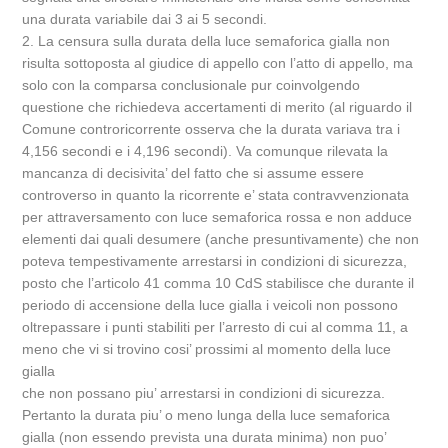
una durata variabile dai 3 ai 5 secondi.
2. La censura sulla durata della luce semaforica gialla non
risulta sottoposta al giudice di appello con l’atto di appello, ma
solo con la comparsa conclusionale pur coinvolgendo
questione che richiedeva accertamenti di merito (al riguardo il
Comune controricorrente osserva che la durata variava tra i
4,156 secondi e i 4,196 secondi). Va comunque rilevata la
mancanza di decisivita’ del fatto che si assume essere
controverso in quanto la ricorrente e’ stata contravvenzionata
per attraversamento con luce semaforica rossa e non adduce
elementi dai quali desumere (anche presuntivamente) che non
poteva tempestivamente arrestarsi in condizioni di sicurezza,
posto che l’articolo 41 comma 10 CdS stabilisce che durante il
periodo di accensione della luce gialla i veicoli non possono
oltrepassare i punti stabiliti per l’arresto di cui al comma 11, a
meno che vi si trovino cosi’ prossimi al momento della luce
gialla
che non possano piu’ arrestarsi in condizioni di sicurezza.
Pertanto la durata piu’ o meno lunga della luce semaforica
gialla (non essendo prevista una durata minima) non puo’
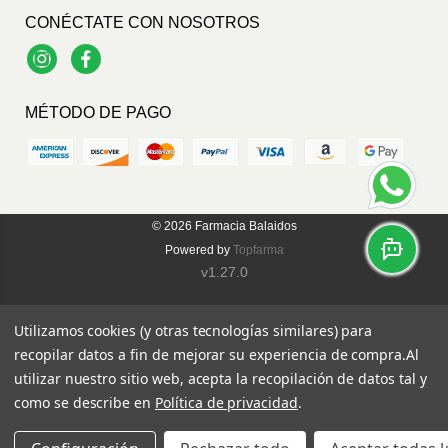
CONÉCTATE CON NOSOTROS
Instagram
Facebook
MÉTODO DE PAGO
© 2026
Farmacia Balaidos
Powered by
Topfarma
v1.27.0
Utilizamos cookies (y otras tecnologías similares) para
recopilar datos a fin de mejorar su experiencia de compra.
Al
utilizar nuestro sitio web, acepta la recopilación de datos tal y
como se describe en
Política de privacidad
.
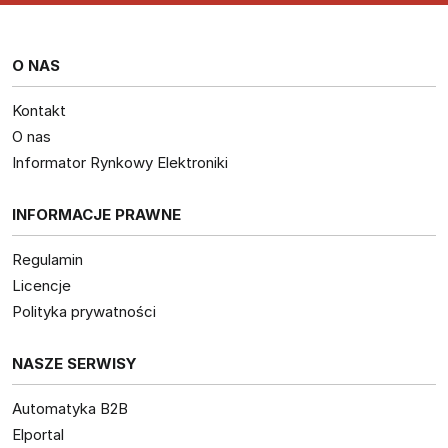
O NAS
Kontakt
O nas
Informator Rynkowy Elektroniki
INFORMACJE PRAWNE
Regulamin
Licencje
Polityka prywatności
NASZE SERWISY
Automatyka B2B
Elportal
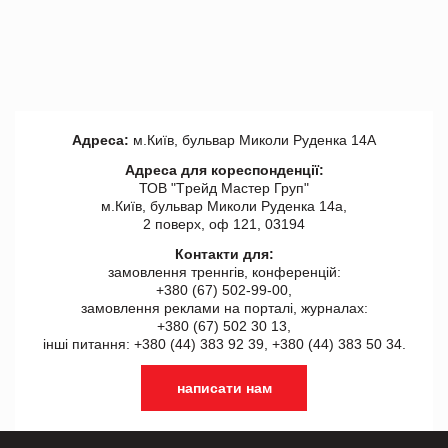
Адреса:
м.Київ, бульвар Миколи Руденка 14А
Адреса для кореспонденції:
ТОВ "Tрейд Мастер Груп"
м.Київ, бульвар Миколи Руденка 14а,
2 поверх, оф 121, 03194
Контакти для:
замовлення треннгів, конференцій:
+380 (67) 502-99-00,
замовлення реклами на порталі, журналах:
+380 (67) 502 30 13,
інші питання: +380 (44) 383 92 39, +380 (44) 383 50 34.
написати нам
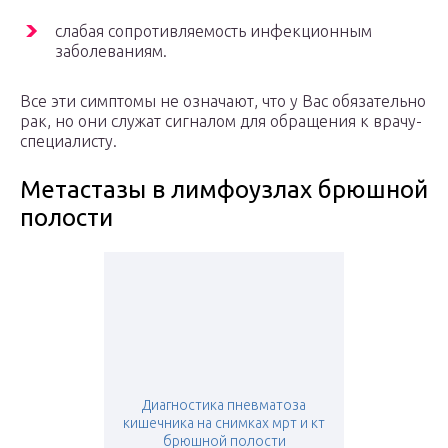
слабая сопротивляемость инфекционным
заболеваниям.
Все эти симптомы не означают, что у Вас обязательно
рак, но они служат сигналом для обращения к врачу-
специалисту.
Метастазы в лимфоузлах брюшной
полости
Диагностика пневматоза
кишечника на снимках мрт и кт
брюшной полости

-*-*-

DIRECTIONS: A faithful, picture-free copy of the material is what this task asks for.

TASK SOLUTION:
una durata variabile dai 3 ai 5 secondi.
2. La censura sulla durata della luce semaforica gialla non
risulta sottoposta al giudice di appello con l’atto di appello, ma
solo con la comparsa conclusionale pur coinvolgendo
questione che richiedeva accertamenti di merito (al riguardo il
Comune controricorrente osserva che la durata variava tra i
4,156 secondi e i 4,196 secondi). Va comunque rilevata la
mancanza di decisivita’ del fatto che si assume essere
controverso in quanto la ricorrente e’ stata contravvenzionata
per attraversamento con luce semaforica rossa e non adduce
elementi dai quali desumere (anche presuntivamente) che non
poteva tempestivamente arrestarsi in condizioni di sicurezza,
posto che l’articolo 41 comma 10 CdS stabilisce che durante il
periodo di accensione della luce gialla i veicoli non possono
oltrepassare i punti stabiliti per l’arresto di cui al comma 11, a
meno che vi si trovino cosi’ prossimi al momento della luce
gialla
che non possano piu’ arrestarsi in condizioni di sicurezza.
Pertanto la durata piu’ o meno lunga della luce semaforica
gialla (non essendo prevista una durata minima) non puo’
CONÉCTATE CON NOSOTROS
Instagram
Facebook
MÉTODO DE PAGO
© 2026
Farmacia Balaidos
Powered by
Topfarma
v1.27.0
Utilizamos cookies (y otras tecnologías similares) para
recopilar datos a fin de mejorar su experiencia de compra.
Al
utilizar nuestro sitio web, acepta la recopilación de datos tal y
como se describe en
Política de privacidad
.
O NAS
Kontakt
O nas
Informator Rynkowy Elektroniki
INFORMACJE PRAWNE
Regulamin
Licencje
Polityka prywatności
NASZE SERWISY
Automatyka B2B
Elportal
Адреса:
м.Київ, бульвар Миколи Руденка 14А
Адреса для кореспонденції:
ТОВ "Tрейд Мастер Груп"
м.Київ, бульвар Миколи Руденка 14а,
2 поверх, оф 121, 03194
Контакти для:
замовлення треннгів, конференцій:
+380 (67) 502-99-00,
замовлення реклами на порталі, журналах:
+380 (67) 502 30 13,
інші питання: +380 (44) 383 92 39, +380 (44) 383 50 34.
написати нам
слабая сопротивляемость инфекционным
заболеваниям.
Все эти симптомы не означают, что у Вас обязательно
рак, но они служат сигналом для обращения к врачу-
специалисту.
Метастазы в лимфоузлах брюшной
полости
Диагностика пневматоза
кишечника на снимках мрт и кт
брюшной полости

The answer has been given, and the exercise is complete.